§ Brief
Keep the pictures out and restate every record exactly.

[Collected data entries]
○ ○ ○

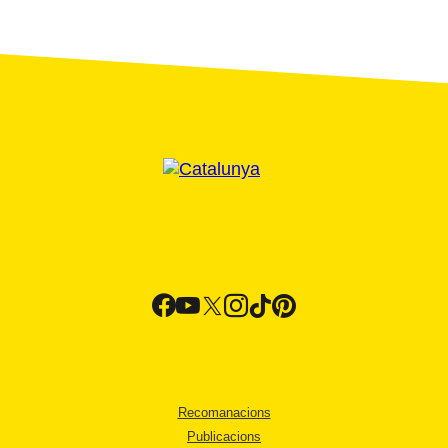
Recomanacions
Publicacions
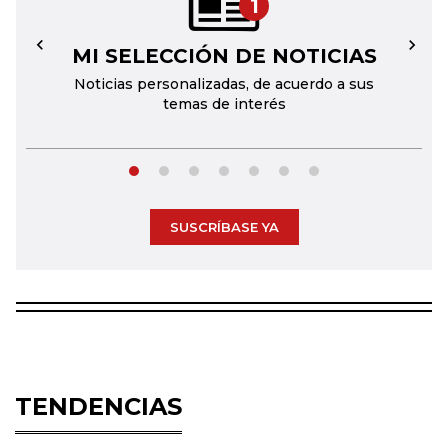
1
MI SELECCIÓN DE NOTICIAS
←
→
Noticias personalizadas, de acuerdo a sus
temas de interés
SUSCRÍBASE YA
TENDENCIAS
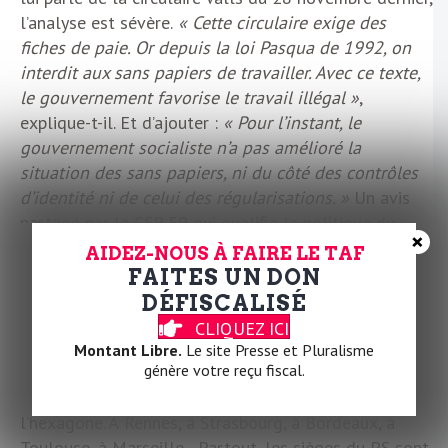
l’analyse est sévère.
« Cette circulaire exige des
fiches de paie. Or depuis la loi Pasqua de 1992, on
interdit aux sans papiers de travailler. Avec ce texte,
le gouvernement favorise le travail illégal »
,
explique-t-il. Et d’ajouter :
« Pour l’instant, le
gouvernement socialiste n’a pas amélioré la
situation des sans papiers, ni du côté des contrôles
d’identité ni de celui des régularisations. »
Un avis
partagé par le CSP 59 qui qualifie la politique du
×
gouvernement de
« sarkozysme de gauche »
, et plus
AIDEZ-NOUS À FAIRE LE TAF
largement par un grand nombre d’organisations de
FAITES UN DON
lutte pour la régularisation des sans papiers répartis
DÉFISCALISÉ
sur l’ensemble du territoire. 70 jours de conflit, ça
CLIQUEZ ICI
laisse le temps de s’organiser à l’échelle nationale. Et
Montant Libre.
Le site Presse et Pluralisme
génère votre reçu fiscal.
le mouvement Faut-il mourir pour avoir des papiers a
rapidement fait des émules aux six coins de
l’hexagone. À Rennes, à Strasbourg, à Bordeaux, à
Toulouse, à Marseille…Partout, les sièges du PS sont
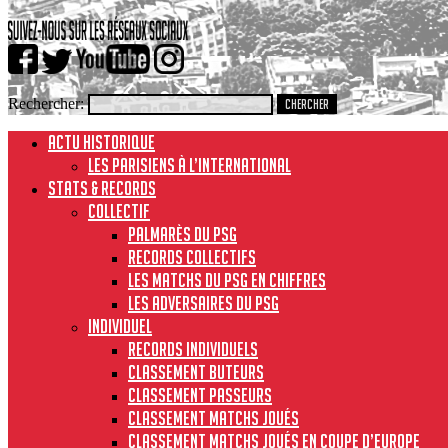
Rechercher:
ACTU HISTORIQUE
Les Parisiens à l’international
STATS & RECORDS
Collectif
Palmarès du PSG
Records collectifs
Les matchs du PSG en chiffres
Les adversaires du PSG
Individuel
Records individuels
Classement buteurs
Classement passeurs
Classement matchs joués
Classement matchs joués en Coupe d’Europe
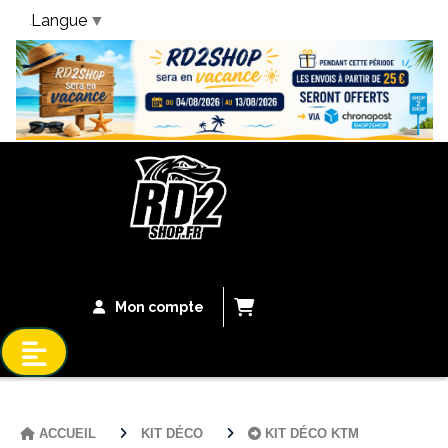
Langue
▼
Bandeau Vacances
Mon compte
ACCUEIL
KIT DÉCO
KIT DÉCO KTM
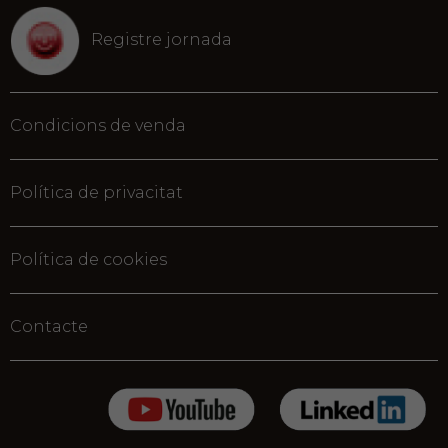
Registre jornada
Condicions de venda
Política de privacitat
Política de cookies
Contacte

○ ○ ○

§ Result below
Recomanacions
Publicacions
1
MI SELECCIÓN DE NOTICIAS
←
→
Noticias personalizadas, de acuerdo a sus
temas de interés
SUSCRÍBASE YA
TENDENCIAS
l’analyse est sévère.
« Cette circulaire exige des
fiches de paie. Or depuis la loi Pasqua de 1992, on
interdit aux sans papiers de travailler. Avec ce texte,
le gouvernement favorise le travail illégal »
,
explique-t-il. Et d’ajouter :
« Pour l’instant, le
gouvernement socialiste n’a pas amélioré la
situation des sans papiers, ni du côté des contrôles
d’identité ni de celui des régularisations. »
Un avis
partagé par le CSP 59 qui qualifie la politique du
×
gouvernement de
« sarkozysme de gauche »
, et plus
AIDEZ-NOUS À FAIRE LE TAF
largement par un grand nombre d’organisations de
FAITES UN DON
lutte pour la régularisation des sans papiers répartis
DÉFISCALISÉ
sur l’ensemble du territoire. 70 jours de conflit, ça
CLIQUEZ ICI
laisse le temps de s’organiser à l’échelle nationale. Et
Montant Libre.
Le site Presse et Pluralisme
génère votre reçu fiscal.
le mouvement Faut-il mourir pour avoir des papiers a
rapidement fait des émules aux six coins de
l’hexagone. À Rennes, à Strasbourg, à Bordeaux, à
Toulouse, à Marseille…Partout, les sièges du PS sont
Rechercher:
ACTU HISTORIQUE
Les Parisiens à l’international
STATS & RECORDS
Collectif
Palmarès du PSG
Records collectifs
Les matchs du PSG en chiffres
Les adversaires du PSG
Individuel
Records individuels
Classement buteurs
Classement passeurs
Classement matchs joués
Classement matchs joués en Coupe d’Europe
Langue
▼
Bandeau Vacances
Mon compte
ACCUEIL
KIT DÉCO
KIT DÉCO KTM
Registre jornada
Condicions de venda
Política de privacitat
Política de cookies
Contacte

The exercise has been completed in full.